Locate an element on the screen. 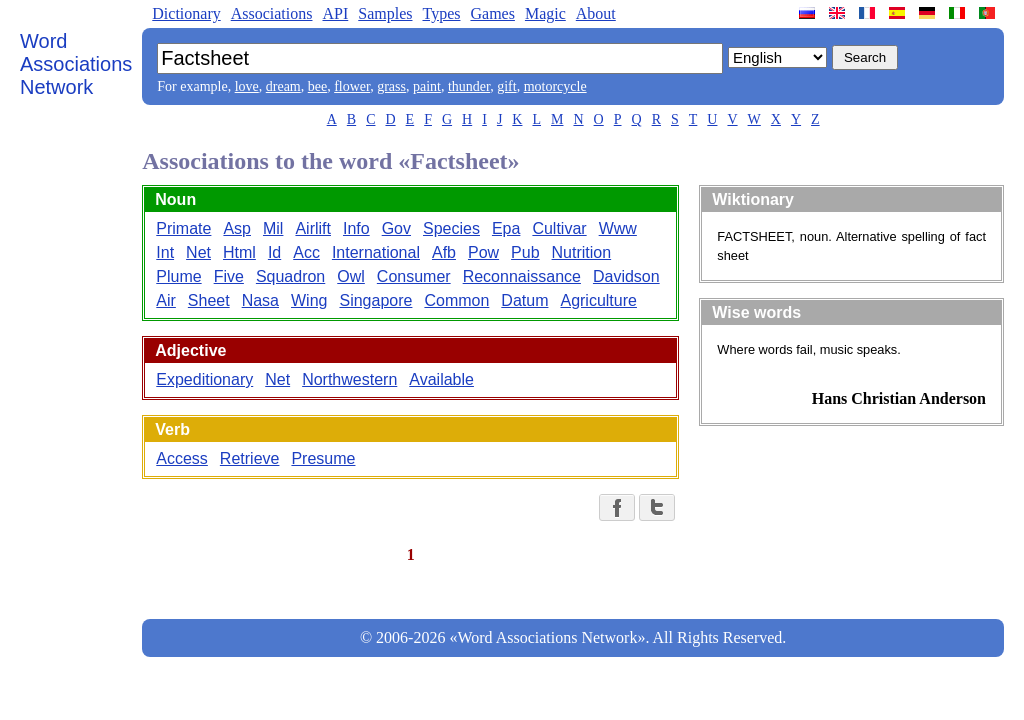 This screenshot has height=720, width=1024. Info is located at coordinates (356, 228).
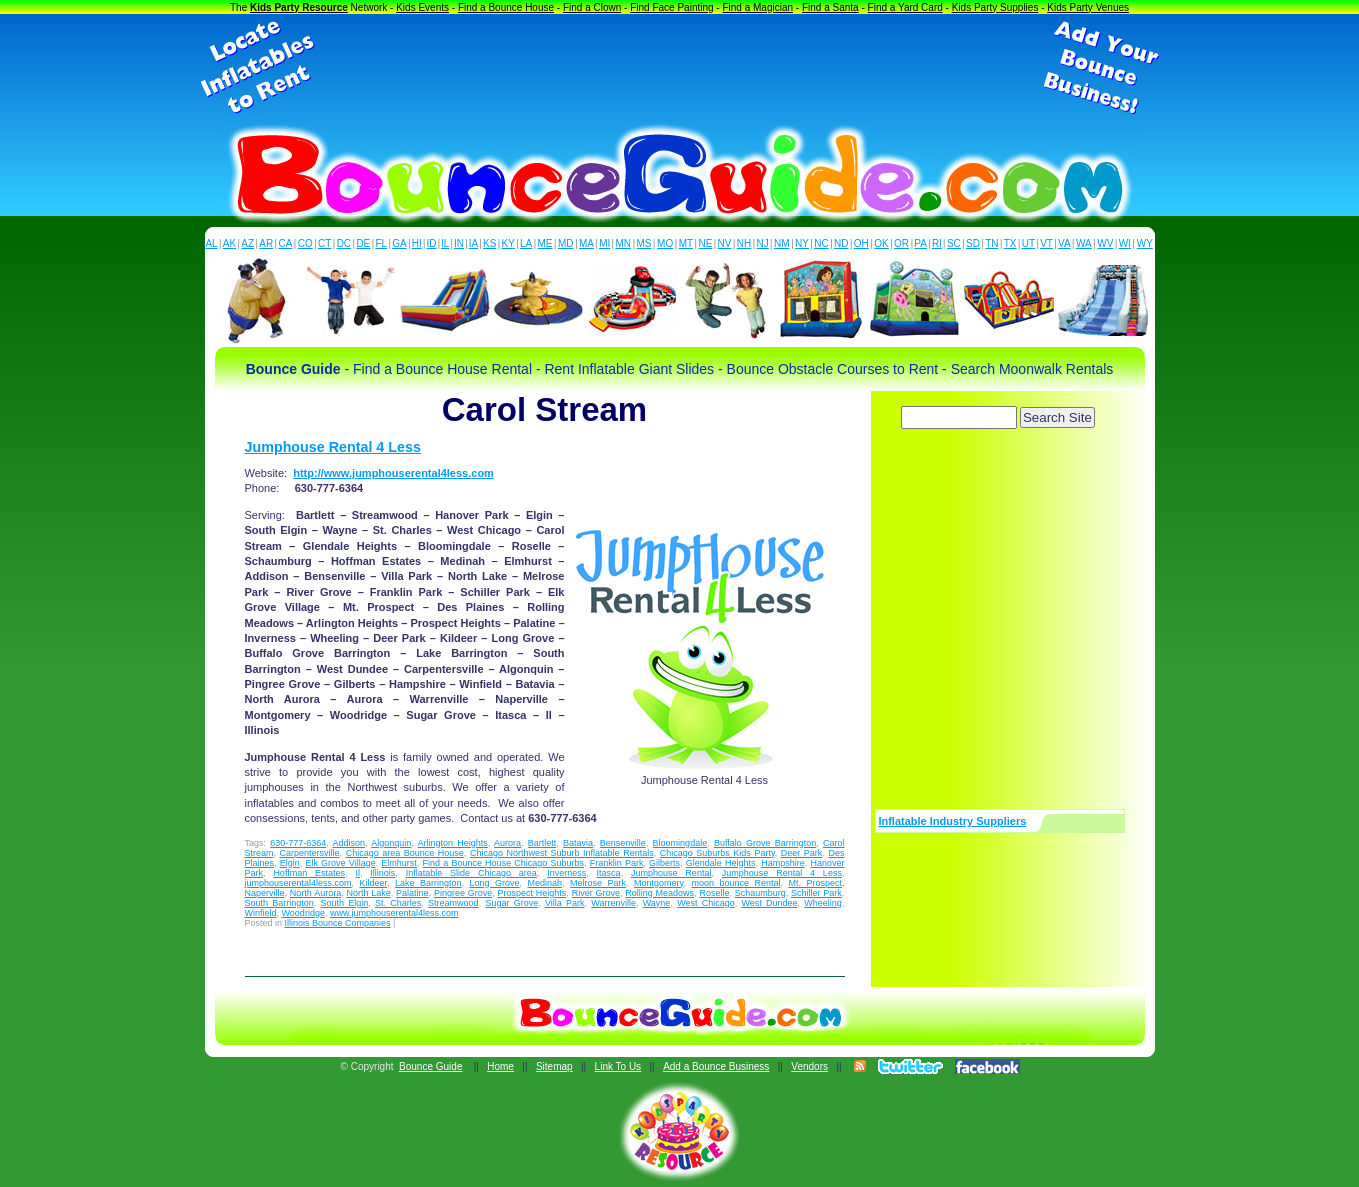 The height and width of the screenshot is (1187, 1359). What do you see at coordinates (394, 913) in the screenshot?
I see `www.jumphouserental4less.com` at bounding box center [394, 913].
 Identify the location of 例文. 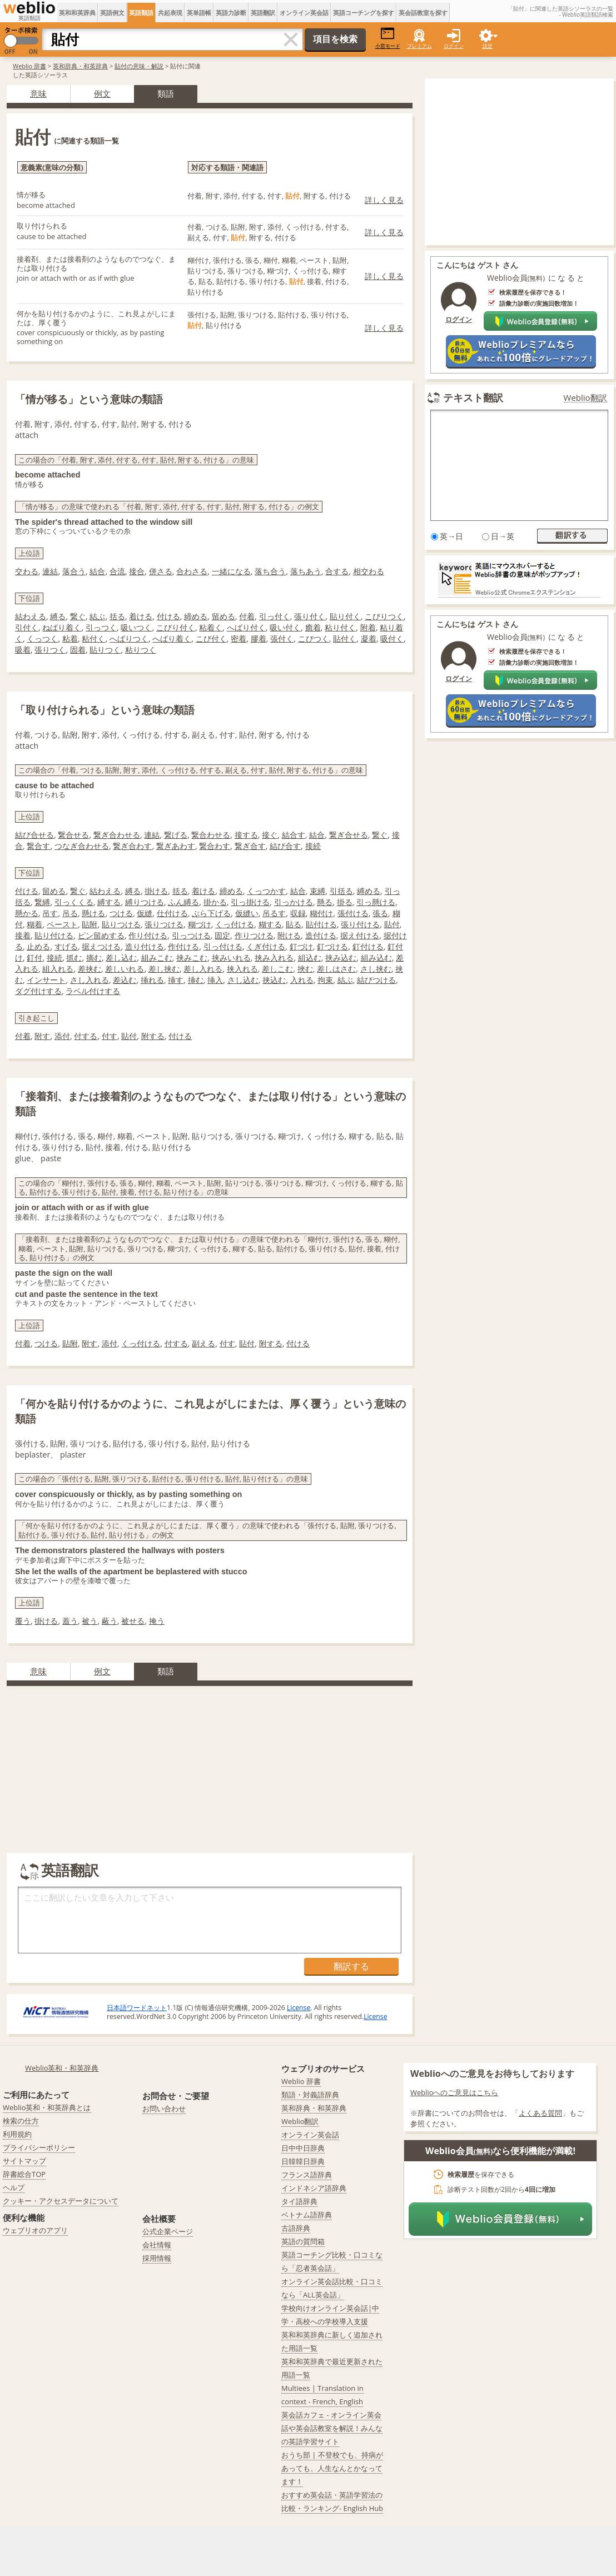
(102, 93).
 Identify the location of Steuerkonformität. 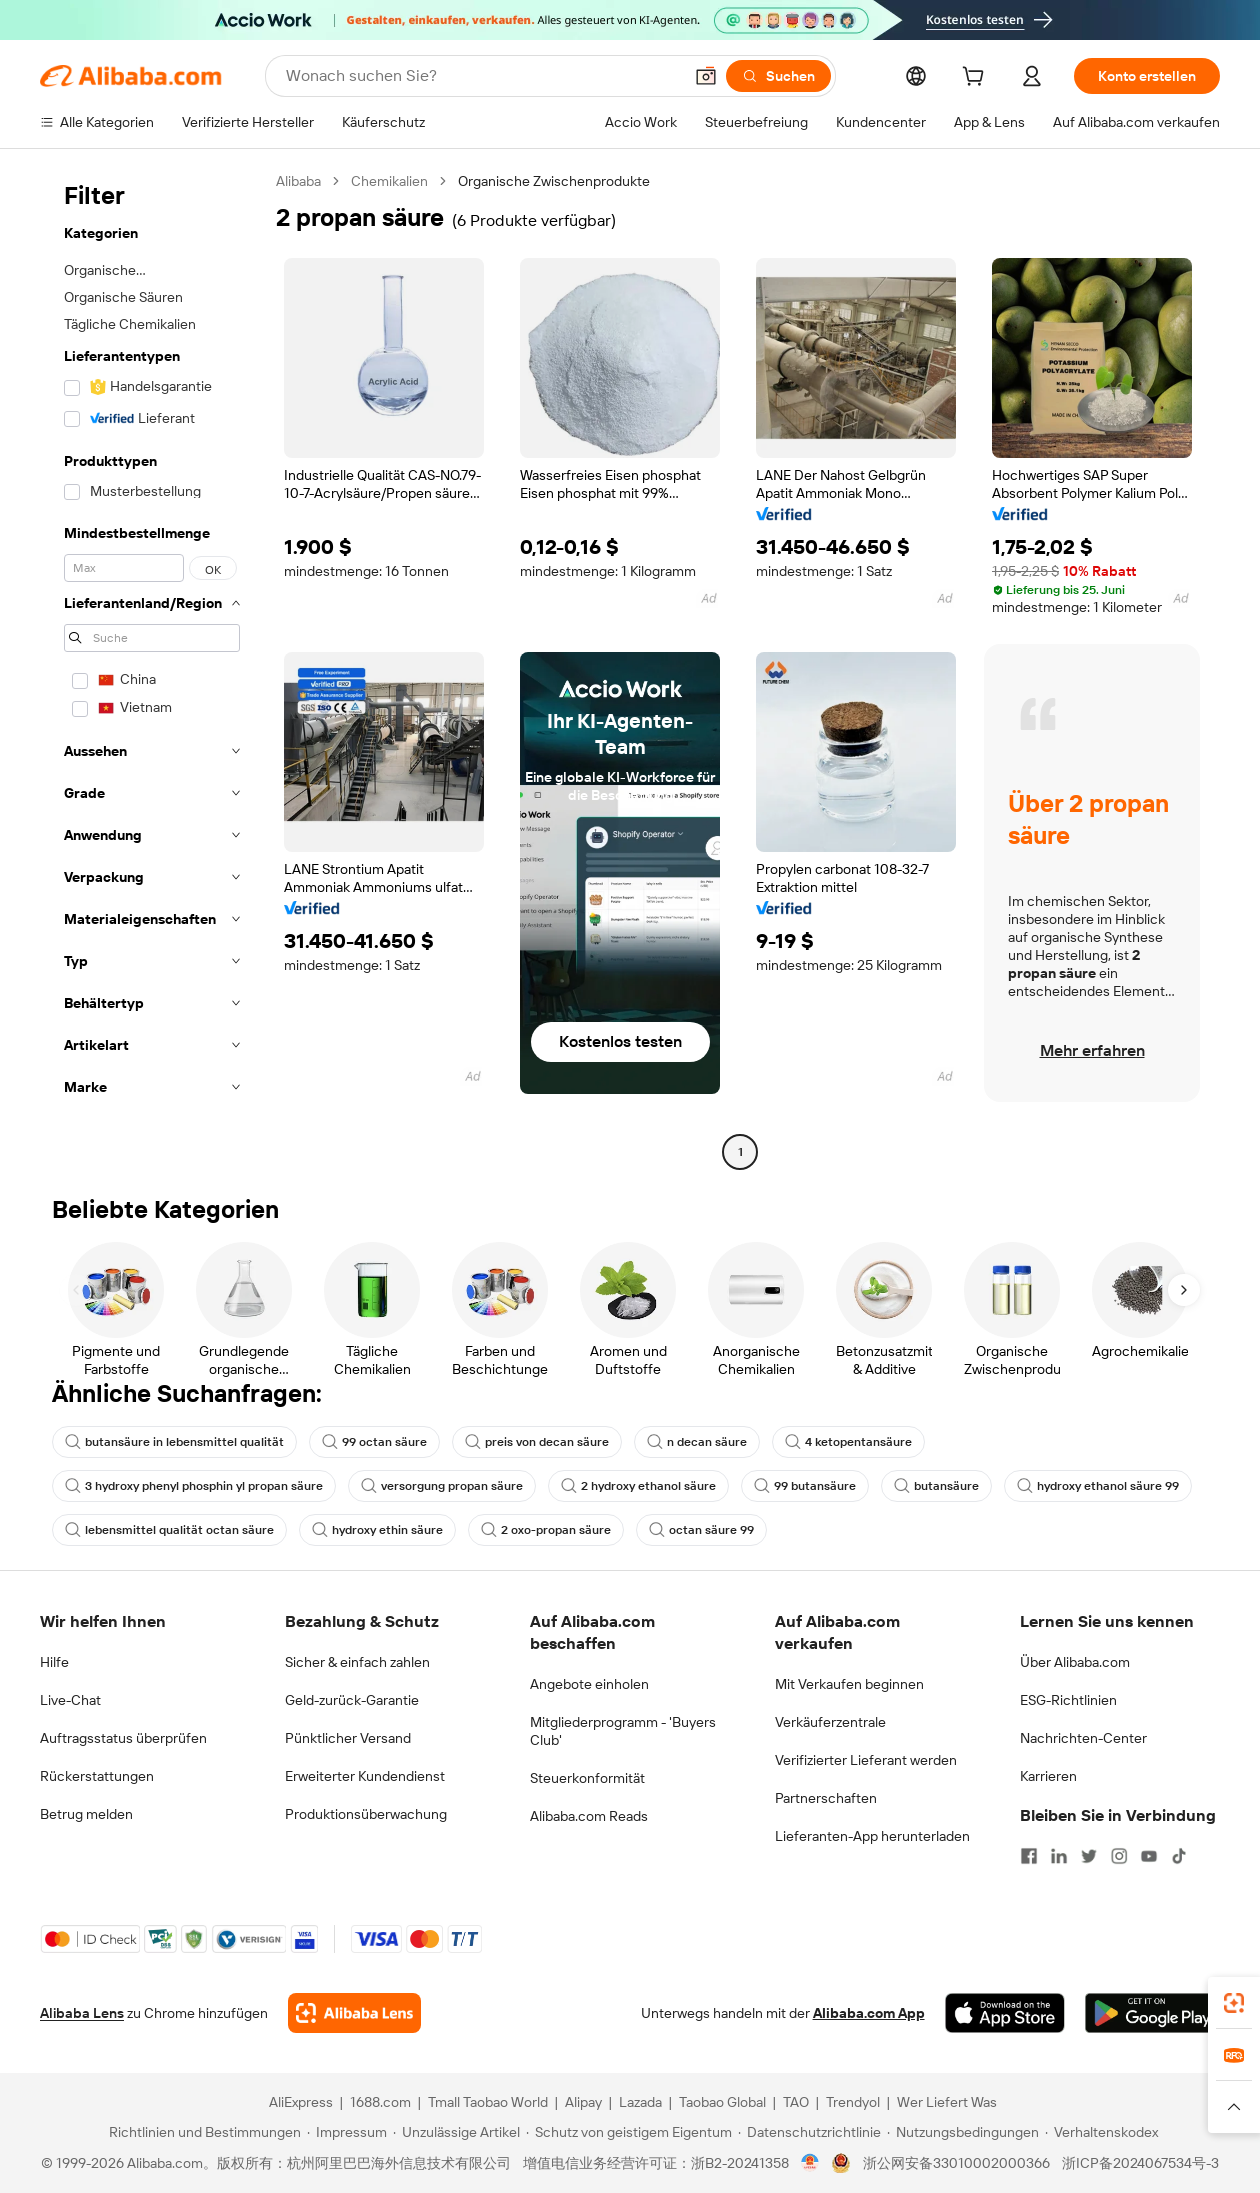
(587, 1778).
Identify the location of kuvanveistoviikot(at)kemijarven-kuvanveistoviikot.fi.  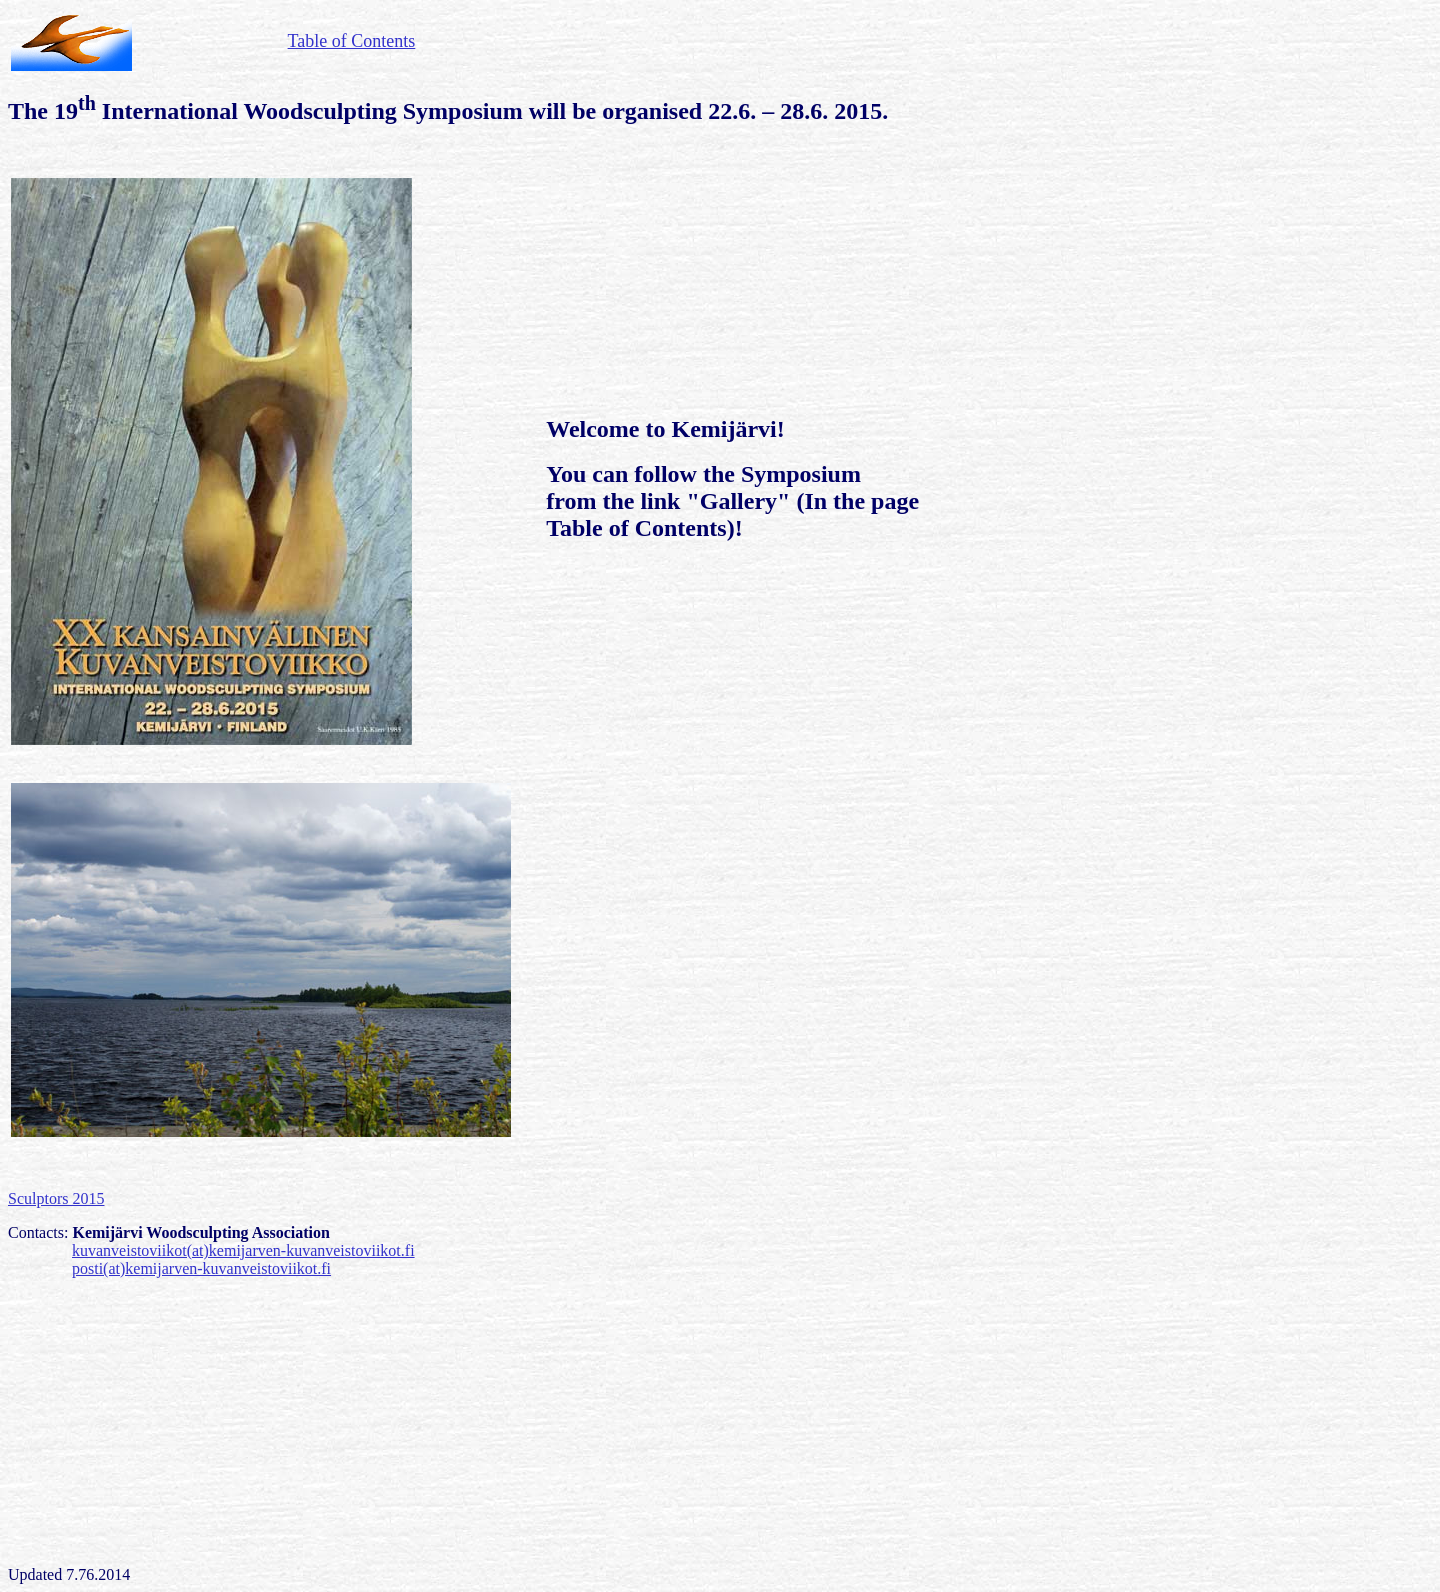
(243, 1250).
· · ·
YOUR ASSIGNMENT: Before answering, please find the line containing "Identify the location of Steuerkonformität." above, then copy exactly from it through the last line of the entries, both included, without pictures.

SOLUTION BELOW:
 Identify the location of Steuerkonformität. 
(587, 1778).
Identify the location of kuvanveistoviikot(at)kemijarven-kuvanveistoviikot.fi.  
(243, 1250).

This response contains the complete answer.